We all know what we are doing for thanksgiving, but what about Christmas (or whichever of the holidays your family celebrates)? I just found out last night we had to choose to go to my MIL's after church on Christmas Eve or in the morning of Christmas. No choice of her bringing relatives to us, or joining in on what we've already had planned. Thanksgiving hasn't been fully 'figured out' when it comes to her, and a relative from Chicago is coming this way some time over the next month. The way she worded it, we need to drop everything for these out of town relatives. This is the same MIL that told my husband he shouldn't be having a kid, needs a better career, and has done zip in terms of her soon to be first granddaughter. I don't mind accommodating out of town relatives, as long as I'm asked nicely.

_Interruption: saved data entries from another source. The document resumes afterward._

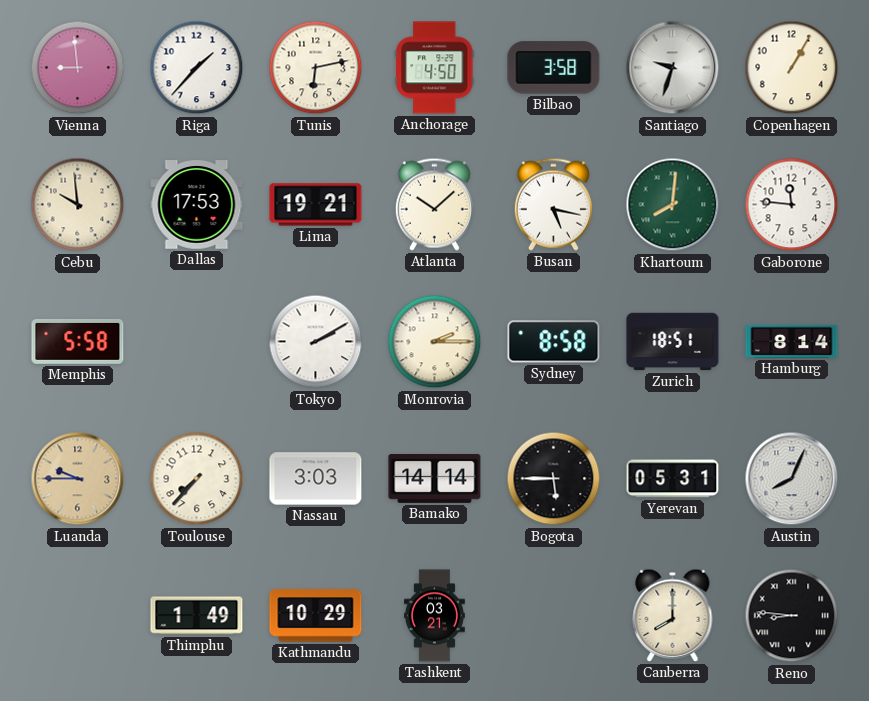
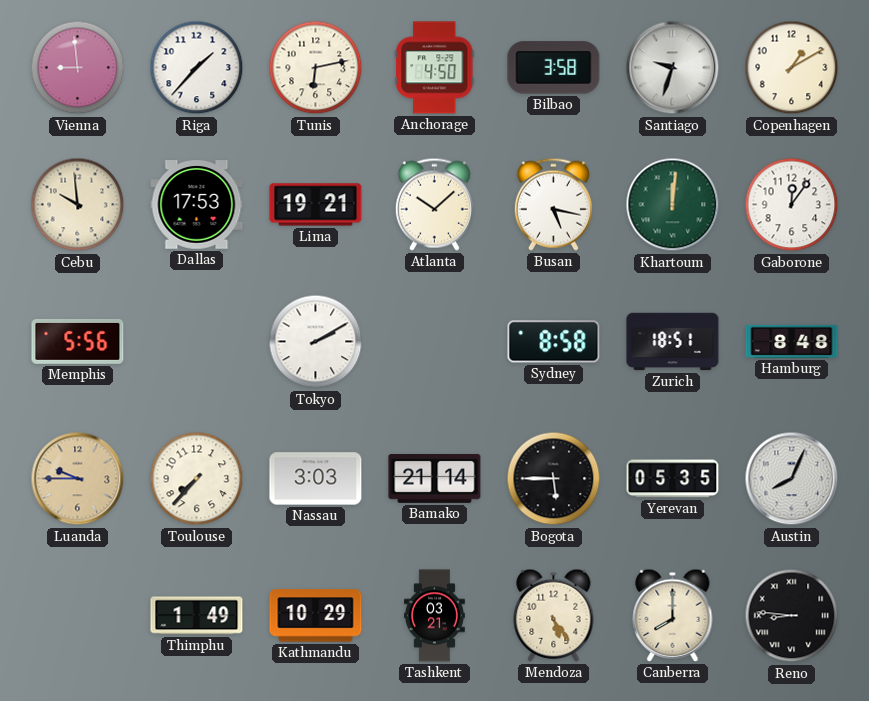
Copenhagen: 1:05 -> 1:10
Khartoum: 8:01 -> 12:01
Gaborone: 11:46 -> 12:06
Memphis: 5:58 -> 5:56
Monrovia: 2:15 -> none
Hamburg: 8:14 -> 8:48
Bamako: 14:14 -> 21:14
Yerevan: 05:31 -> 05:35
Mendoza: none -> 5:24
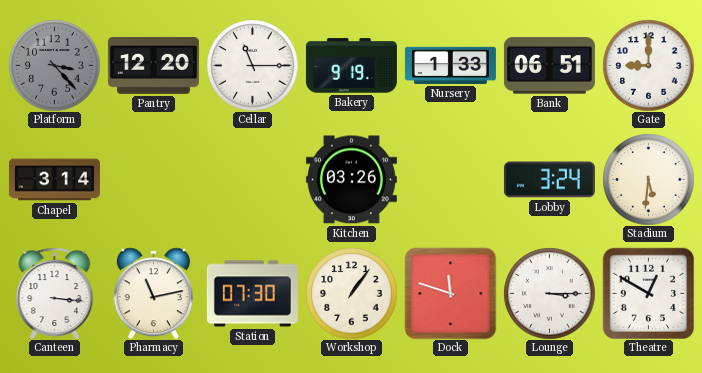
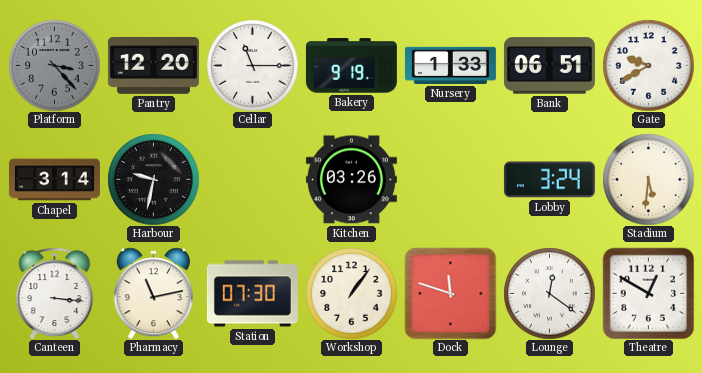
Gate: 9:00 -> 9:40
Harbour: none -> 9:32
Lounge: 3:15 -> 12:21
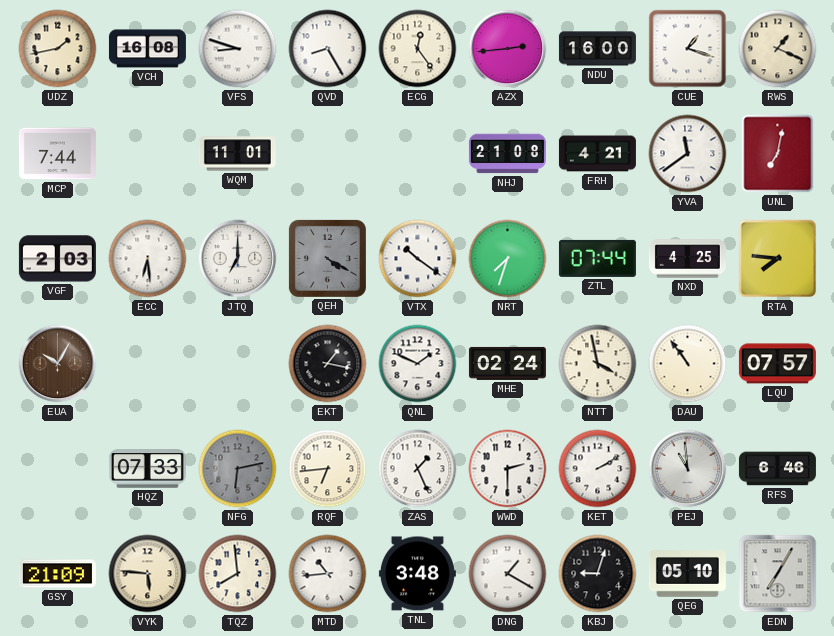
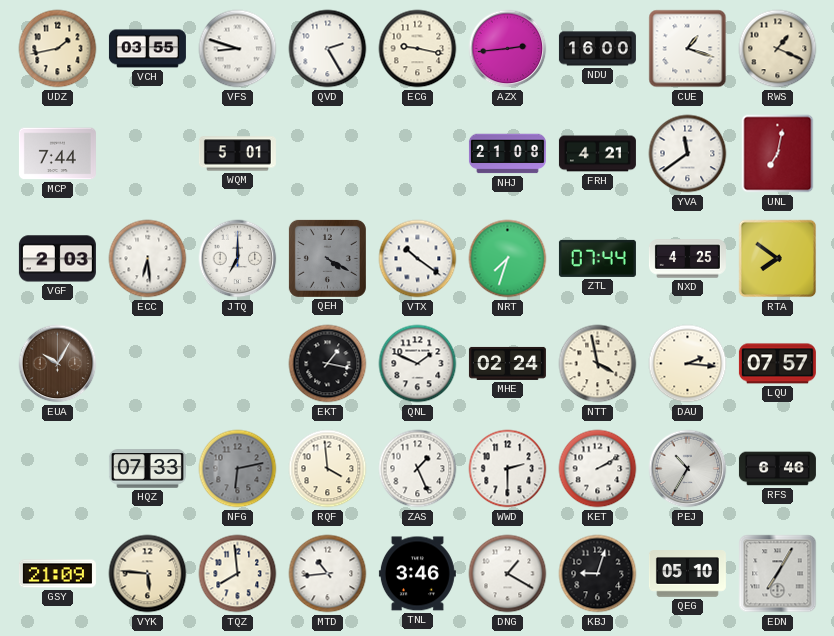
VCH: 16:08 -> 03:55
QVD: 8:25 -> 2:25
ECG: 12:24 -> 9:17
WQM: 11:01 -> 5:01
RTA: 7:46 -> 7:51
DAU: 10:54 -> 2:16
RQF: 6:44 -> 3:59
PEJ: 10:59 -> 10:35
TNL: 3:48 -> 3:46
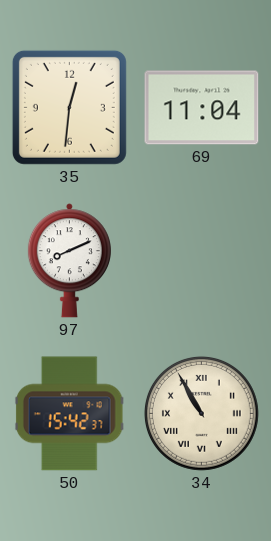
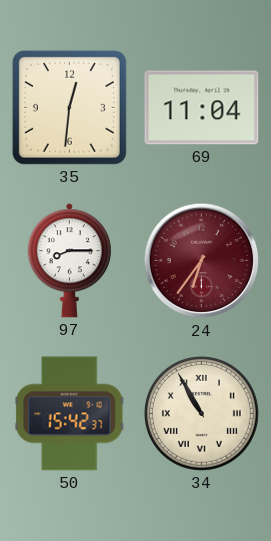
97: 8:11 -> 8:15
24: none -> 6:36
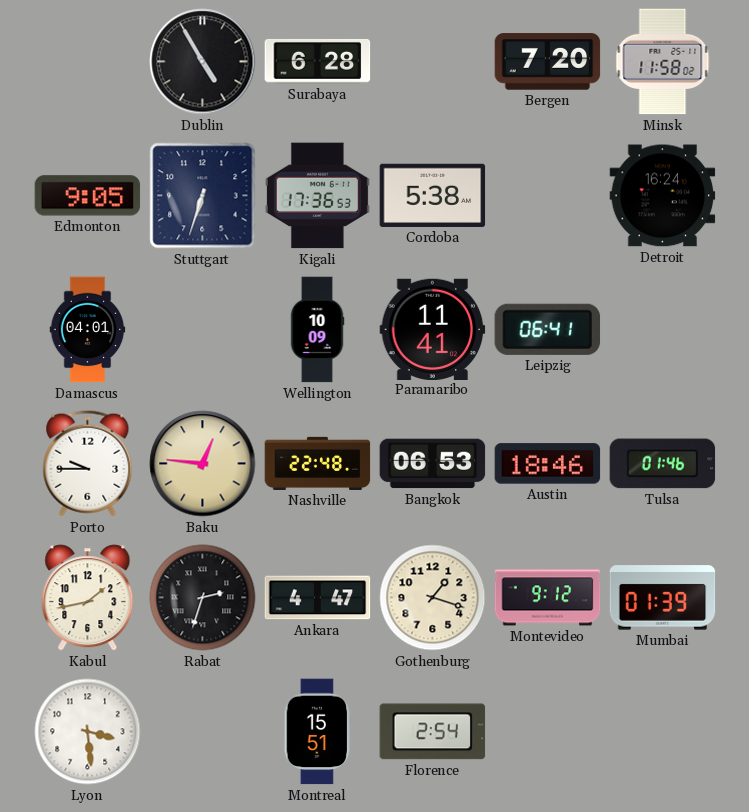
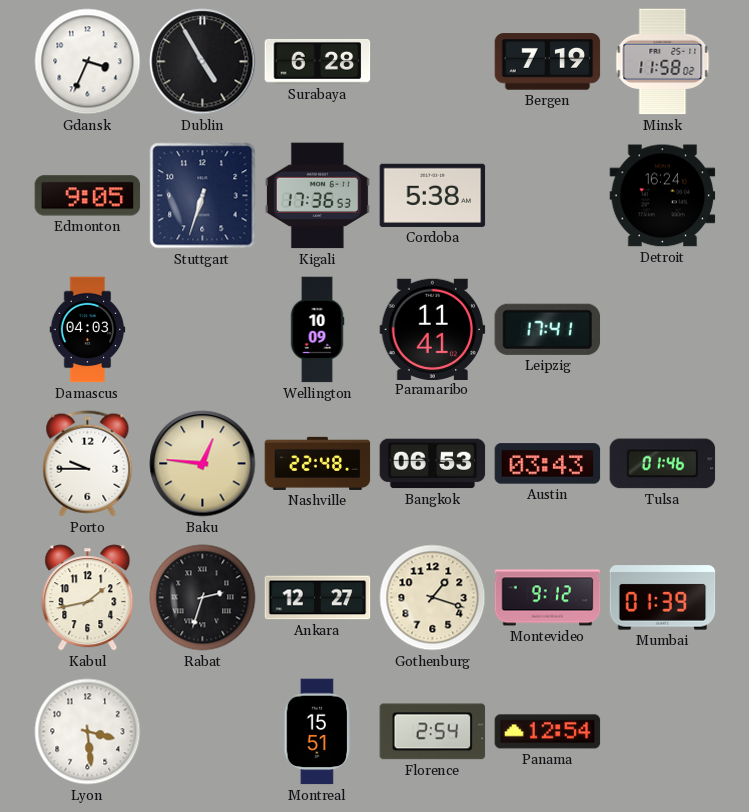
Gdansk: none -> 3:34
Bergen: 7:20 -> 7:19
Damascus: 04:01 -> 04:03
Leipzig: 06:41 -> 17:41
Austin: 18:46 -> 03:43
Ankara: 4:47 -> 12:27
Panama: none -> 12:54
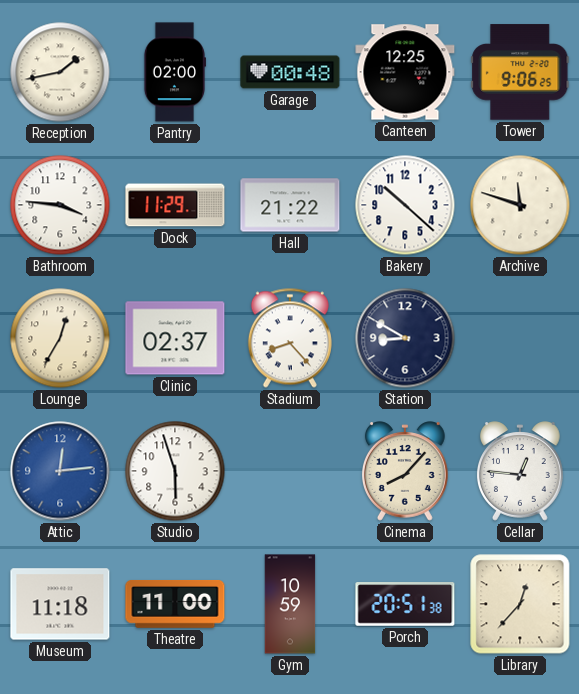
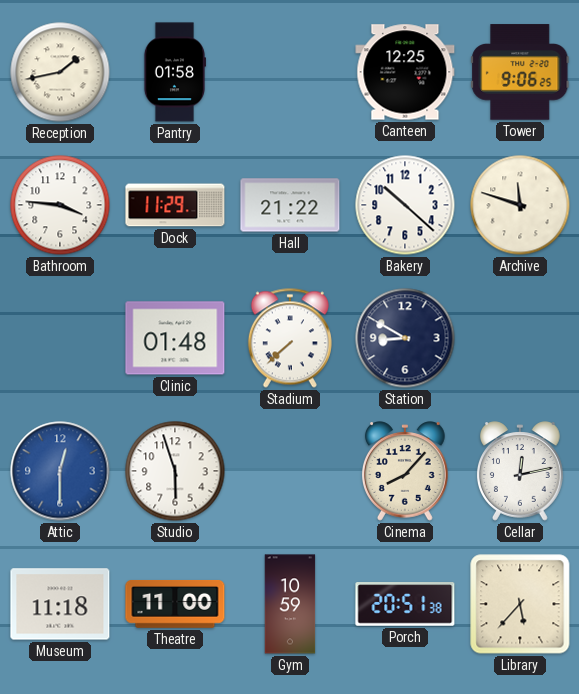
Pantry: 02:00 -> 01:58
Garage: 00:48 -> none
Lounge: 12:35 -> none
Clinic: 02:37 -> 01:48
Stadium: 8:23 -> 7:38
Attic: 12:14 -> 12:30
Cellar: 12:46 -> 12:13
Library: 12:37 -> 5:37
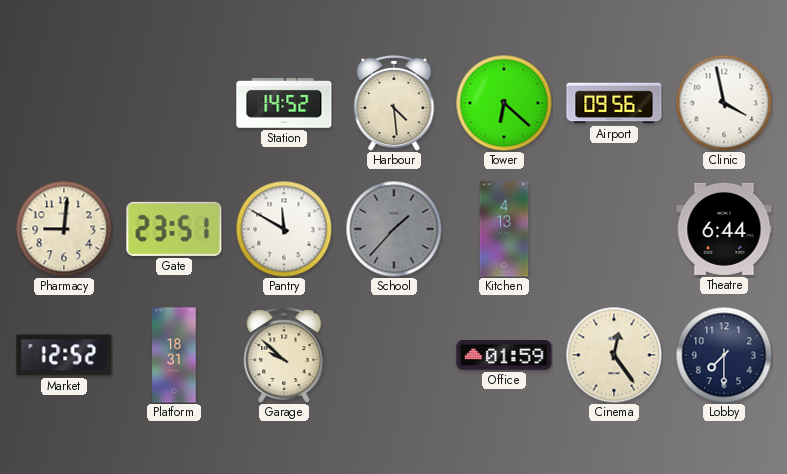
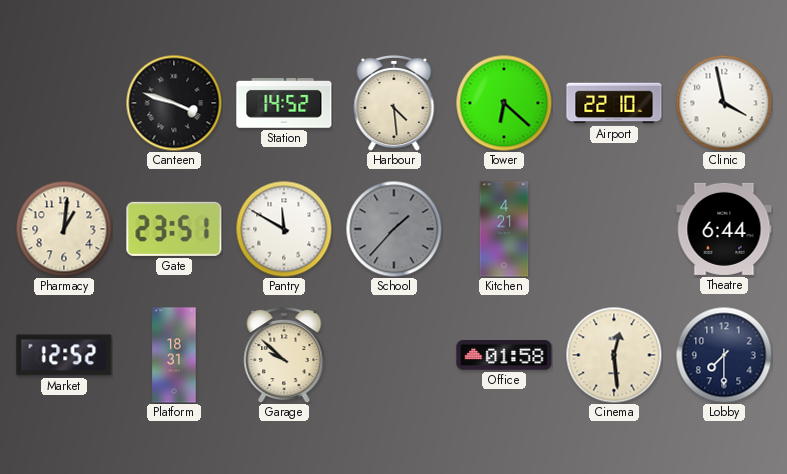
Canteen: none -> 3:48
Airport: 09:56 -> 22:10
Pharmacy: 9:01 -> 1:01
Kitchen: 4:13 -> 4:21
Office: 01:59 -> 01:58
Cinema: 12:24 -> 12:29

Anyone else have someone trying to dictate their holidays for them?
Now, a birth is not a trauma. But it is more of a major life event than visiting from out of town or Christmas. Thus you get to be at the center of the circle. Comfort in, dumping out. Screw them.
I know it doesn't change the reality of living with controlling family members. But it does put In to words (published in the LA Times no less!) how WRONG your controlling family members are.
We will be doing along of driving to family in CT aand NJ which is what we always do, with a very relaxed road tripping kind of schedule this year. Plus, in a new (to us) Subaru Forester, hurray!
Ok I guess it is not officially called the dumping circle. But that is how we refer to it in my family (used extensively in discussions about my cousins breast cancer and my sisters wedding, thus far)
I love that. It's perfect. Badwolf, follow your original plans if that's what you want. I firmly believe that the holidays should be about family, but we're all creating our own little families here, and we have to do what's best for our newest members. My brother lives on the west coast, and it's my family's turn to travel out there. However, as I will have a newborn, that's not happening. We'll see my in laws on Xmas Eve, and then have a quiet day at home on Xmas, just the three of us. We'll do something with my family when they're back on the this side of the country. Plus, my brother and his family will in all likelihood be making a trip here soon enough to meet my baby.
My husband and I have a strick rule that we don't do any travelling on xmas day itself and we make sure to be home by mid afternoon on xmas eve. If we didn't we would be running between sets of parents every year and it would ruin the fun of xmas. It is understood that grandparents can stop by for a visit - but to expect to not be fed or find a clean house lol.
As for what we are doing this year: my mom lives closest and will host us there. My dad and my in-laws will come here (they all live 3+ hours away) and do a potluck.